Adapted from MRCT Principle 5: Refinement in methodology and data analytic tools is necessary to achieve the aims of increased diversity and inclusion. *
- In a series of brief vignettes on using imaging techniques for research, learners respond to scenarios in which researchers fail to provide an inclusive environment for participants. With the aid of additional resources, the learners propose strategies for an inclusive protocol design.
- In a lecture about calculating risk scores, a content expert uses examples to highlight how removing race as a factor from risk scores significantly changes results.
- In an online course lecture introducing learners to disparities in genomic medicine, a content expert unpacks research around the ways in which genomics data collection (and as a result, clinical practice) has historically been limited to those of European ancestry. The didactic lecture is paired with a series of calls to action—practical strategies for those in genomic medicine to better serve diverse and underrepresented populations.
Adapted from MRCT Principle 6: Advanced and innovative approaches, including use of real-world data, may more readily detect differences across groups. *
- In a panel discussion about their research efforts during the COVID-19 pandemic, content experts describe how real-world data was used to detect and address disparities across populations.
- In a podcast episode about machine learning and health equity, researchers describe the evolution of electronic health record (EHR) data collection, including the significance of including structured fields for sexual orientation, gender identity, and sex assigned at birth to investigate disparities impacting LGBTQ+ populations.
- In a webinar about data visualization, learners are encouraged to consider their dual roles and responsibilities as creators and consumers of data. They review examples of data visualizations that lead to misinterpretation, highlighting key principles in practice.
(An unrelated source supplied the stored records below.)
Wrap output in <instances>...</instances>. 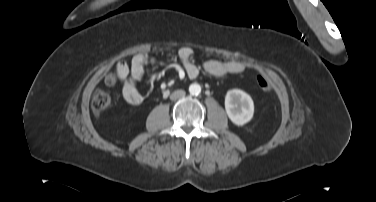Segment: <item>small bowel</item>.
Segmentation results:
<instances>
[{"instance_id":"1","label":"small bowel","mask_w":376,"mask_h":202,"mask_svg":"<svg viewBox=\"0 0 376 202\" xmlns=\"http://www.w3.org/2000/svg\"><path fill=\"white\" fill-rule=\"evenodd\" d=\"M193 49L188 46L181 47L178 57L187 76L195 79L199 76V68L192 61ZM154 64V59L148 54L135 55L130 64L121 61L116 65L117 76L122 82V97L129 105H139L143 102V95L137 88V82L143 78L146 66ZM204 70L214 77H223L226 74H240L246 67L242 62L228 60H208L203 64Z\"/></svg>"}]
</instances>
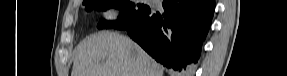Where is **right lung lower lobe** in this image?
I'll list each match as a JSON object with an SVG mask.
<instances>
[{
    "label": "right lung lower lobe",
    "instance_id": "right-lung-lower-lobe-1",
    "mask_svg": "<svg viewBox=\"0 0 287 76\" xmlns=\"http://www.w3.org/2000/svg\"><path fill=\"white\" fill-rule=\"evenodd\" d=\"M161 15L151 9L125 29L156 61L182 75L196 64L215 10V0H164Z\"/></svg>",
    "mask_w": 287,
    "mask_h": 76
}]
</instances>
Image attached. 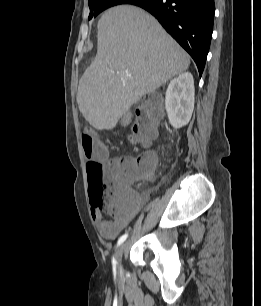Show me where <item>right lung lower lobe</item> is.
Masks as SVG:
<instances>
[{"label": "right lung lower lobe", "mask_w": 261, "mask_h": 306, "mask_svg": "<svg viewBox=\"0 0 261 306\" xmlns=\"http://www.w3.org/2000/svg\"><path fill=\"white\" fill-rule=\"evenodd\" d=\"M130 4L144 8L158 19L191 55L201 76L211 42L214 0H135Z\"/></svg>", "instance_id": "right-lung-lower-lobe-1"}]
</instances>
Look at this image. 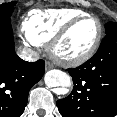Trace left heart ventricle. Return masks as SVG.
Masks as SVG:
<instances>
[{
	"mask_svg": "<svg viewBox=\"0 0 117 117\" xmlns=\"http://www.w3.org/2000/svg\"><path fill=\"white\" fill-rule=\"evenodd\" d=\"M98 26L92 19L78 24L60 45V52L67 56H78L85 53L93 44Z\"/></svg>",
	"mask_w": 117,
	"mask_h": 117,
	"instance_id": "1",
	"label": "left heart ventricle"
}]
</instances>
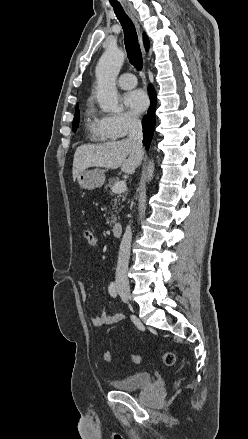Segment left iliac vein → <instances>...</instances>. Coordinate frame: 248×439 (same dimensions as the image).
<instances>
[{
    "instance_id": "left-iliac-vein-1",
    "label": "left iliac vein",
    "mask_w": 248,
    "mask_h": 439,
    "mask_svg": "<svg viewBox=\"0 0 248 439\" xmlns=\"http://www.w3.org/2000/svg\"><path fill=\"white\" fill-rule=\"evenodd\" d=\"M121 298L123 299V301H126V299L121 295Z\"/></svg>"
}]
</instances>
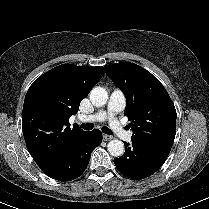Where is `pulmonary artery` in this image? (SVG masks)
Returning <instances> with one entry per match:
<instances>
[{"label": "pulmonary artery", "mask_w": 209, "mask_h": 209, "mask_svg": "<svg viewBox=\"0 0 209 209\" xmlns=\"http://www.w3.org/2000/svg\"><path fill=\"white\" fill-rule=\"evenodd\" d=\"M125 105L126 99L123 92L116 89L110 95L107 109L87 116L85 121L102 122L108 120L110 128L119 138L125 141H130L132 139L133 132L126 130L117 118V114L124 109Z\"/></svg>", "instance_id": "pulmonary-artery-1"}]
</instances>
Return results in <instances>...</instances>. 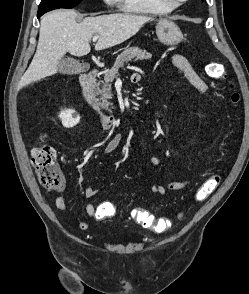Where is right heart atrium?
I'll list each match as a JSON object with an SVG mask.
<instances>
[{
  "instance_id": "1",
  "label": "right heart atrium",
  "mask_w": 249,
  "mask_h": 294,
  "mask_svg": "<svg viewBox=\"0 0 249 294\" xmlns=\"http://www.w3.org/2000/svg\"><path fill=\"white\" fill-rule=\"evenodd\" d=\"M106 3L111 4L114 0H104Z\"/></svg>"
}]
</instances>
- In a course about network medicine, a researcher shares their experience using mobile phone tracking data, rather than in-person visits, as a tool to make participation in a study more comprehensive and accessible.
Recommended Additional Resources
The Harvard University Office of Diversity, Equity & Inclusion has created a comprehensive glossary of foundational concepts and affirming language. This resource provides a shared vocabulary for conversations and content.
In addition to the principles listed above, the Multi-Regional Clinical Trials Center of Brigham and Women’s Hospital and Harvard (MRCT Center) has also developed Equity by Design in Clinical Research: The EbD Metrics Framework, a framework for evaluating DEI efforts in clinical research.
“What Makes Clinical Research Ethical?” provides a comprehensive framework of requirements for ensuring clinical research is ethical.